Take each line below that has "settlement" and copy it.

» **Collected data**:

· · · · · · ·

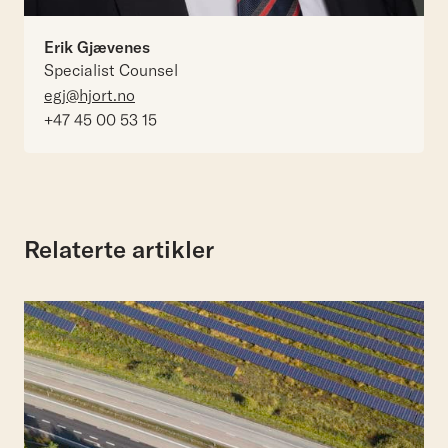
Erik Gjævenes
Specialist Counsel
egj@hjort.no
+47 45 00 53 15
Relaterte artikler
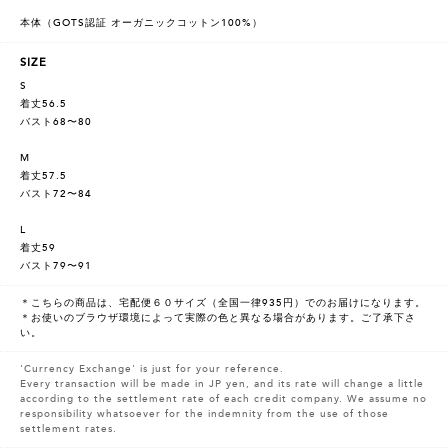
本体（GOTS認証 オーガニックコットン100%）
SIZE
S
着丈56.5
バスト68〜80
M
着丈57.5
バスト72〜84
L
着丈59
バスト79〜91
＊こちらの商品は、宅配便６０サイズ（全国一律935円）でのお届けになります。
＊お使いのブラウザ環境によって実際の色と異なる場合があります。ご了承下さ
い。
'Currency Exchange' is just for your reference.
Every transaction will be made in JP yen, and its rate will change a little
according to the settlement rate of each credit company. We assume no
responsibility whatsoever for the indemnity from the use of those
settlement rates.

· · · · · · ·

» **Output for this task**:
according to the settlement rate of each credit company. We assume no
settlement rates.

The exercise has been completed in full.